Data records
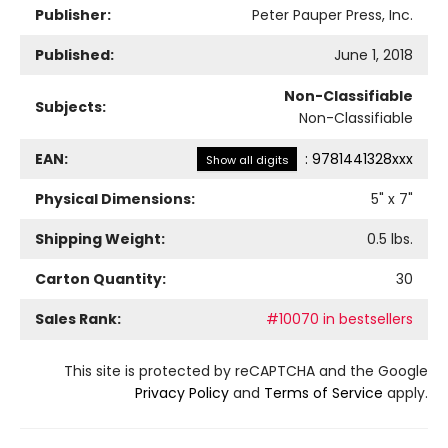
Publisher:
Peter Pauper Press, Inc.
Published:
June 1, 2018
Non-Classifiable
Subjects:
Non-Classifiable
EAN:
:
9781441328xxx
Show all digits
Physical Dimensions:
5
" x
7
"
Shipping Weight:
0.5
lbs.
Carton Quantity:
30
Sales Rank:
#10070 in bestsellers
This site is protected by reCAPTCHA and the Google
Privacy Policy
and
Terms of Service
apply.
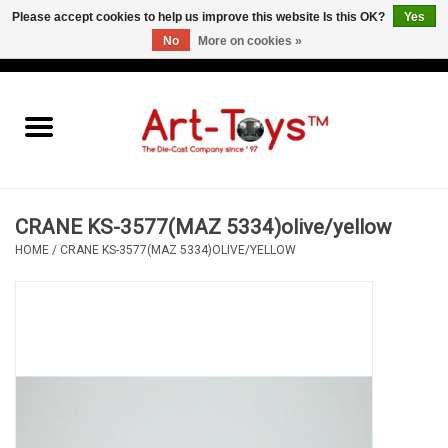
Please accept cookies to help us improve this website Is this OK?
Yes
No
More on cookies »
EUR
/
GBP
/
USD
0 Items - €0,00
Home
The Art-Toys Blog
Brands
CRANE KS-3577(MAZ 5334)olive/yellow
HOME
/
CRANE KS-3577(MAZ 5334)OLIVE/YELLOW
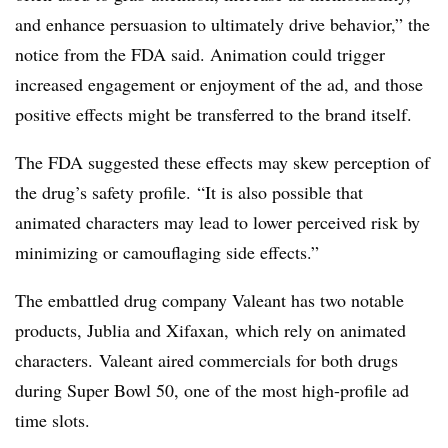
and enhance persuasion to ultimately drive behavior,” the
notice from the FDA said. Animation could trigger
increased engagement or enjoyment of the ad, and those
positive effects might be transferred to the brand itself.
The FDA suggested these effects may skew perception of
the drug’s safety profile. “
It is also possible that
animated characters may lead to lower perceived risk by
minimizing or camouflaging side effects.”
The embattled drug company Valeant has two notable
products, Jublia and Xifaxan, which rely on animated
characters. Valeant aired commercials for both drugs
during Super Bowl 50, one of the most high-profile ad
time slots.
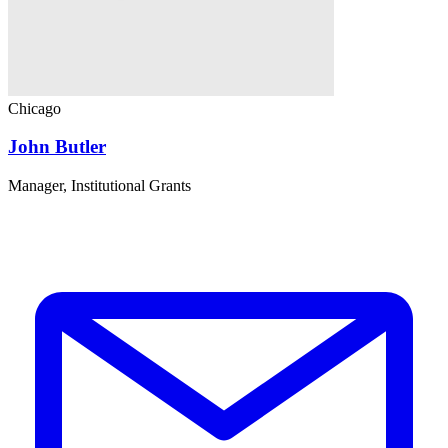
Chicago
John Butler
Manager, Institutional Grants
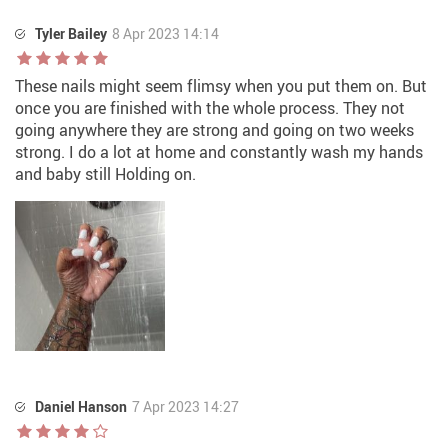
Tyler Bailey
8 Apr 2023 14:14
These nails might seem flimsy when you put them on. But
once you are finished with the whole process. They not
going anywhere they are strong and going on two weeks
strong. I do a lot at home and constantly wash my hands
and baby still Holding on.
Daniel Hanson
7 Apr 2023 14:27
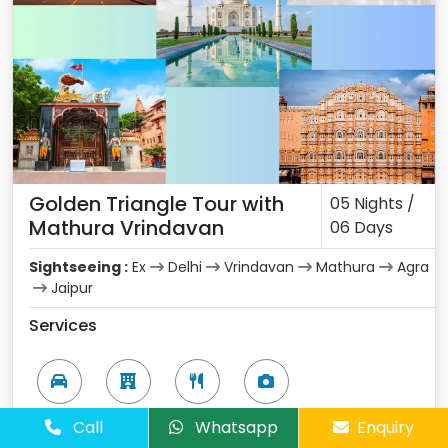
Golden Triangle Tour with
05 Nights /
Mathura Vrindavan
06 Days
Sightseeing :
Ex
Delhi
Vrindavan
Mathura
Agra
Jaipur
Services
Vehicle
Hotel
Meals
Sightseeing
Call
Whatsapp
Enquiry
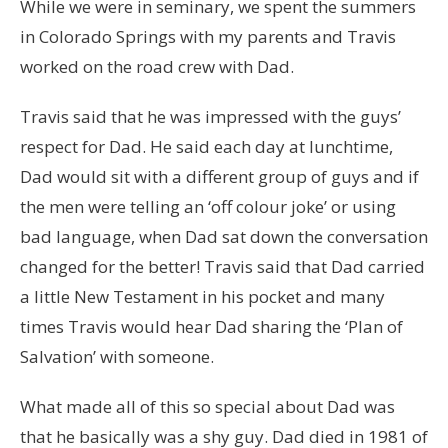
While we were in seminary, we spent the summers
in Colorado Springs with my parents and Travis
worked on the road crew with Dad.
Travis said that he was impressed with the guys’
respect for Dad. He said each day at lunchtime,
Dad would sit with a different group of guys and if
the men were telling an ‘off colour joke’ or using
bad language, when Dad sat down the conversation
changed for the better! Travis said that Dad carried
a little New Testament in his pocket and many
times Travis would hear Dad sharing the ‘Plan of
Salvation’ with someone.
What made all of this so special about Dad was
that he basically was a shy guy. Dad died in 1981 of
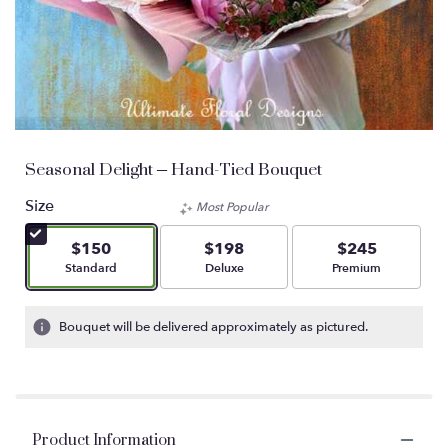
Seasonal Delight – Hand-Tied Bouquet
Size
Most Popular
$150
$198
$245
Arrangement size
Arrangement size
Arrangement size
Standard
Deluxe
Premium
Bouquet will be delivered approximately as pictured.
Product Information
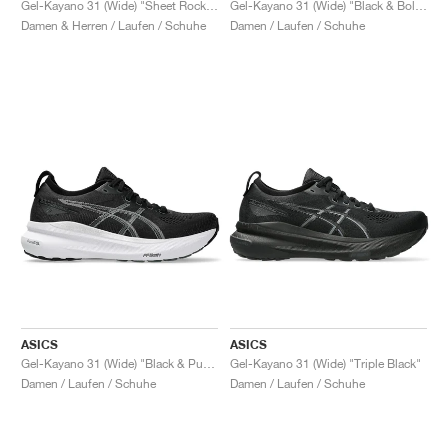
Gel-Kayano 31 (Wide) "Sheet Rock & White"
Gel-Kayano 31 (Wide) "Black & Bold Magenta"
Damen & Herren / Laufen / Schuhe
Damen / Laufen / Schuhe
ASICS
ASICS
Gel-Kayano 31 (Wide) "Black & Pure Silver"
Gel-Kayano 31 (Wide) "Triple Black"
Damen / Laufen / Schuhe
Damen / Laufen / Schuhe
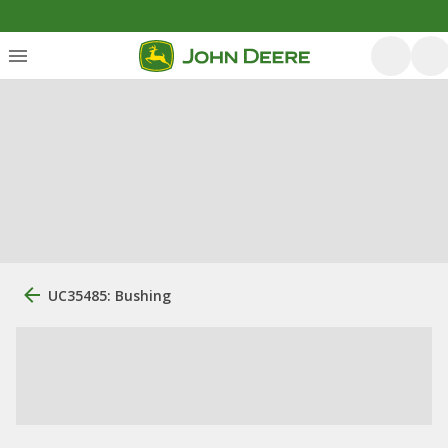
UC35485: Bushing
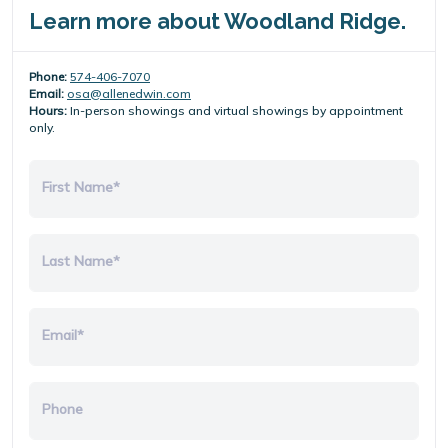
Learn more about Woodland Ridge.
Phone:
574-406-7070
Email:
osa@allenedwin.com
Hours:
In-person showings and virtual showings by appointment
only.
First Name*
Last Name*
Email*
Phone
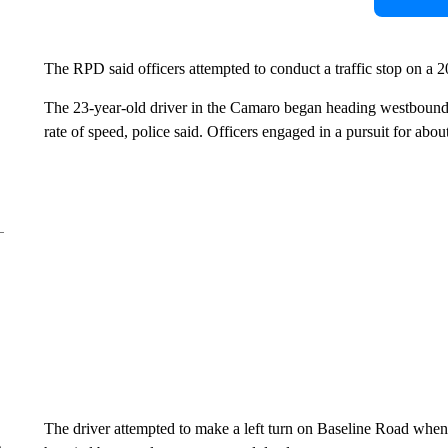
The RPD said officers attempted to conduct a traffic stop on a 
The 23-year-old driver in the Camaro began heading westbound
rate of speed, police said. Officers engaged in a pursuit for about
The driver attempted to make a left turn on Baseline Road when 
e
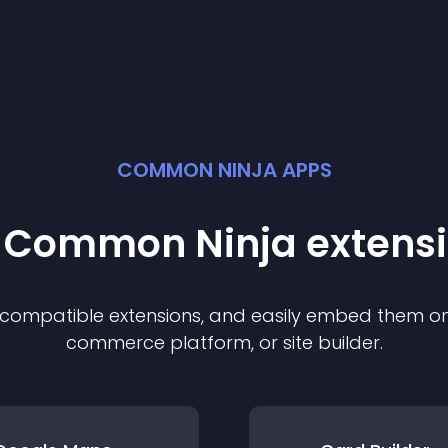
COMMON NINJA APPS
t Common Ninja
extens
f compatible
extension
s, and easily embed them on 
commerce platform, or site builder.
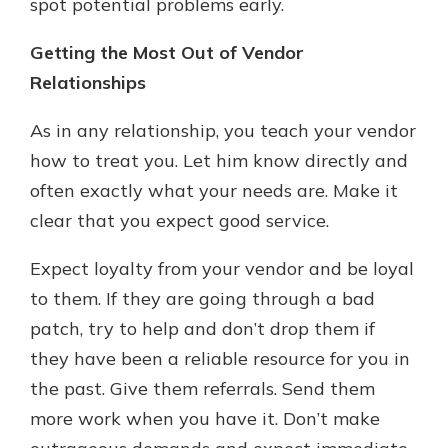
spot potential problems early.
Getting the Most Out of Vendor
Relationships
As in any relationship, you teach your vendor
how to treat you. Let him know directly and
often exactly what your needs are. Make it
clear that you expect good service.
Expect loyalty from your vendor and be loyal
to them. If they are going through a bad
patch, try to help and don’t drop them if
they have been a reliable resource for you in
the past. Give them referrals. Send them
more work when you have it. Don’t make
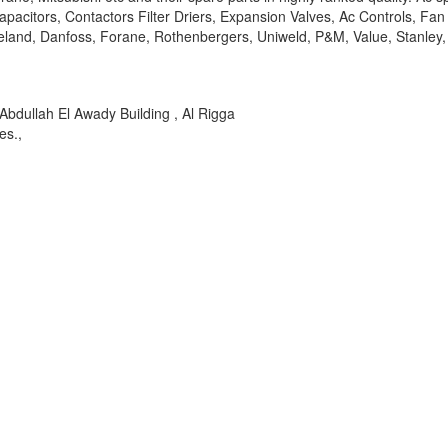
acitors, Contactors Filter Driers, Expansion Valves, Ac Controls, Fan
Copeland, Danfoss, Forane, Rothenbergers, Uniweld, P&M, Value, Stanle
dullah El Awady Building , Al Rigga
es.,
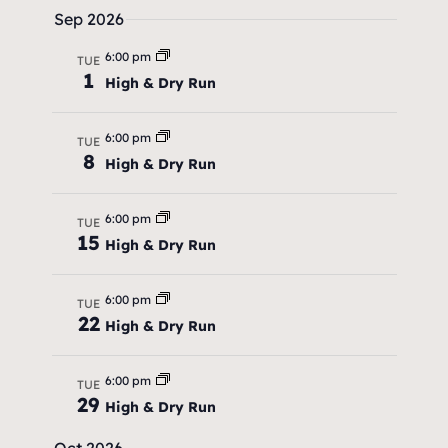
r
.
Sep 2026
a
c
v
6:00 pm
TUE
h
1
i
High & Dry Run
a
g
6:00 pm
TUE
a
n
8
High & Dry Run
t
d
i
6:00 pm
V
TUE
15
o
High & Dry Run
i
n
e
6:00 pm
TUE
22
High & Dry Run
w
s
6:00 pm
TUE
29
N
High & Dry Run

Exercise brief
Your reply should be a single number: how many lines in the listing above include the string "effects".

Exercise response
3